**What needs to be done**
Show each line from the records below in which the word "Peter" occurs.

Extracted page text data
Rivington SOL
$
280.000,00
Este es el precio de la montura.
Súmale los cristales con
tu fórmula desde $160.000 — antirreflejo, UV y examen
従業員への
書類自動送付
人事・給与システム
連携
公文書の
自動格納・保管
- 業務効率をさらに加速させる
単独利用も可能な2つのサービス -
==
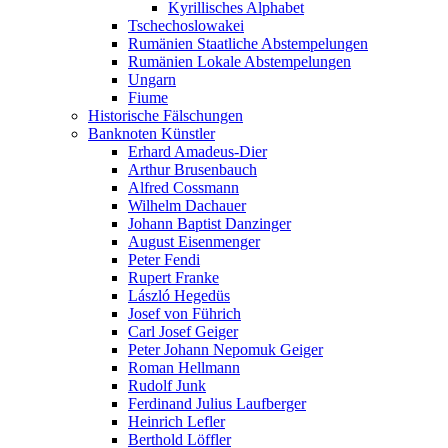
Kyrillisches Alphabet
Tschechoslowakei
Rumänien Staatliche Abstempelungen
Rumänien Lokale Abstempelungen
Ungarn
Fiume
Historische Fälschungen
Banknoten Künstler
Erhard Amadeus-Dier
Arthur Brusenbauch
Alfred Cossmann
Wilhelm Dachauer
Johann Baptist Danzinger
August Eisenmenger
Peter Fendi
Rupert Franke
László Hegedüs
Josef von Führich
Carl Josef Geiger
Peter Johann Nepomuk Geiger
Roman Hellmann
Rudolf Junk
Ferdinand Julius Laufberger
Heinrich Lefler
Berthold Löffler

**Your response**
Peter Fendi
Peter Johann Nepomuk Geiger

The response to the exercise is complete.